(What the task asks):
Please return the lines, both ends included, that run from the one containing "Principais Lag" to the last line of the data below, exactly and alone.

(Entries provided):
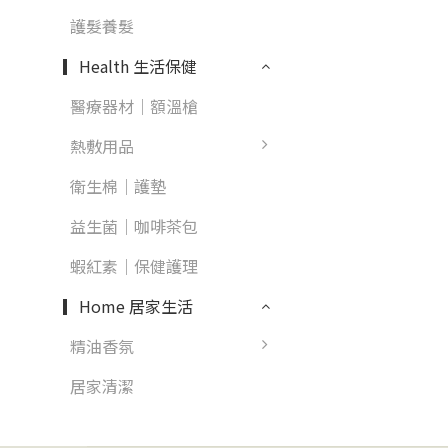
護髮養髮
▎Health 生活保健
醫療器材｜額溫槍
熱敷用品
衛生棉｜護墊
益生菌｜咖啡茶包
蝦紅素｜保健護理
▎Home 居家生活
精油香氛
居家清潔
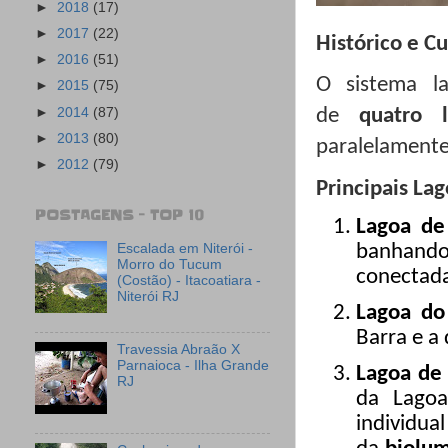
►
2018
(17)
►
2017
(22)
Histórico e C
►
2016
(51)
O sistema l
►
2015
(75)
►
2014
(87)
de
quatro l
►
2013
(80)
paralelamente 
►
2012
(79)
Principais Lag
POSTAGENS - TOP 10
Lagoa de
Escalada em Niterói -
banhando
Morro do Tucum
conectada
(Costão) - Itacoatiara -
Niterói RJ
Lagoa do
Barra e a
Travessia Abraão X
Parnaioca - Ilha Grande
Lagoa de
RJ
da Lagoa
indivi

(Answer to the problem):
Principais Lag
POSTAGENS - TOP 10
Lagoa de
Escalada em Niterói -
banhando
Morro do Tucum
conectada
(Costão) - Itacoatiara -
Niterói RJ
Lagoa do
Barra e a
Travessia Abraão X
Parnaioca - Ilha Grande
Lagoa de
RJ
da Lagoa
indivi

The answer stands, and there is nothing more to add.